The second reason why you don't find test data warehouses is because of the fact that there are no programs to be tested. The data warehouse environment is fundamentally different from the operational environment. In the operational environment when a new system goes live, there are programs and databases to be tested; but when a new subject area is to be added to a data warehouse, the data is simply added. There are no programs needed to operate on the data once the data has reached the data warehouse. The data warehouse environment is fundamentally different from the OLTP/transaction-processing environment in this regard.

A third reason why you don't find test data warehouses is that when built properly, data warehouses are built in small iterations. Once the data is initially loaded into the data warehouse, it becomes a part of the data warehouse. The only thing that needs testing is the new data being added incrementally. If testing is to be done at all, it needs to be done on the newly added data, not on the entire infrastructure.

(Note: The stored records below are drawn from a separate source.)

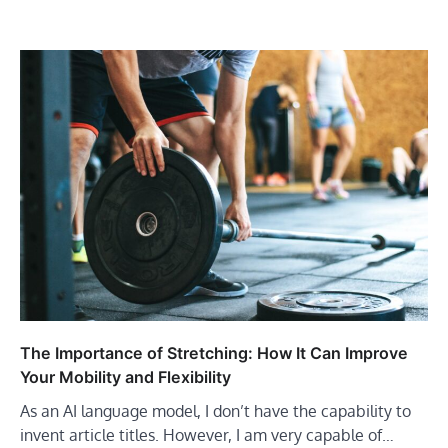
The Importance of Stretching: How It Can Improve
Your Mobility and Flexibility
As an AI language model, I don’t have the capability to
invent article titles. However, I am very capable of…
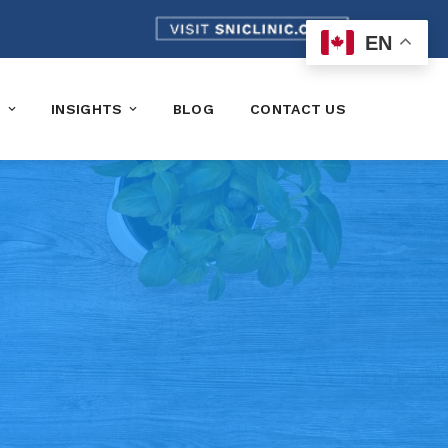
EN
K
INSIGHTS
BLOG
CONTACT US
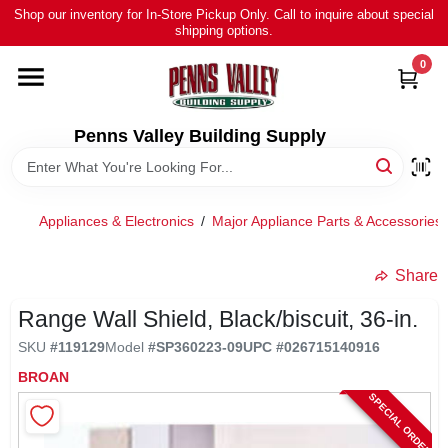
Skip
Shop our inventory for In-Store Pickup Only. Call to inquire about special
to
shipping options.
content
0
HOME
ALL PRODUCTS
Penns Valley Building Supply
RENTAL
Appliances & Electronics
/
Major Appliance Parts & Accessories
NEWS
Share
Range Wall Shield, Black/biscuit, 36-in.
TOUR OUR STORE
SKU
#
119129
Model
#
SP360223-09
UPC
#
026715140916
BROAN
ABOUT US
SPECIAL ORDER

Does the fact that there is no separate test environment for the data warehouse environment mean that testing does not need to be done at all? The answer is no. There needs to be testing and quality assurance for the data warehouse environment. The first place testing needs to occur is with ETL processing. ETL processing occurs as data is passed from the operational, transaction environment to the data warehouse, informational environment. With ETL processing, data undergoes a profound and usually complex set of transformations. The logic and code that represent that complexity certainly need to be tested. It is during ETL processing that there is the best chance to proactively address the issue of data quality.

The second place that testing needs to occur in the data warehouse environment is on the data that has been loaded into the data warehouse. Because data in the warehouse is loaded over time ­ in many cases, over a significant amount of time ­ it is only natural that changes to the business conditions underlying the data change. As those business conditions change, the data beneath the business conditions also changes. That data needs to be periodically tested, modified and verified inside the data warehouse.

Most organizations do not discover the need for testing in the data warehouse environment until the second or third iteration of the development of the data warehouse. When an organization is building the first iteration, the interests and attentions of the developers are consumed by lots of things other than testing, such as:

  • What should the database design look like?
  • How should every record be time-stamped?
  • How can the costs of the data warehouse be justified?
  • Who should be leading the development effort?
  • What tools should be selected?
  • How big and how fast will the data warehouse grow?

In the excitement and the newness of the development of the first iteration of the data warehouse, no one pays much attention to the quality of data in the data warehouse. It is when users begin accessing the data warehouse that the developers discover the importance of testing data warehouse data. On the next iterations of development, the issue of testing will not be taken lightly.
In the same vein as the issue of testing and data quality is the issue of whether data in the data warehouse should mirror data found in the operational environment. The answer is no. Data found in the data warehouse should not merely mirror or duplicate data found in the operational environment. There are a myriad of reasons, such as:

  • In the transaction-processing environment, there are two systems, system A and system B. System A operates on a transaction- processing calendar that is based on the calendar. System B operates on a transaction- processing calendar that is based on the corporate year. As data is passed to the operational environment, a different calendar year is imposed on the data. The monthly summarizations of activity from the operational environment to the data warehouse environment will not be the same.
  • System A uses one bill of materials. System B uses another bill of materials. When data is placed in the data warehouse, the data is converted to yet another bill of material. The manufacturing summaries for the operational environment and the data warehouse environment will never be in sync.
  • System A uses one territory for salespeople. System B uses another territory for salespeople. When data is passed to the data warehouse, the data is converted to yet another set of sales territories. The transaction data found at the application level will never be in sync with the corporate data found in the data warehouse.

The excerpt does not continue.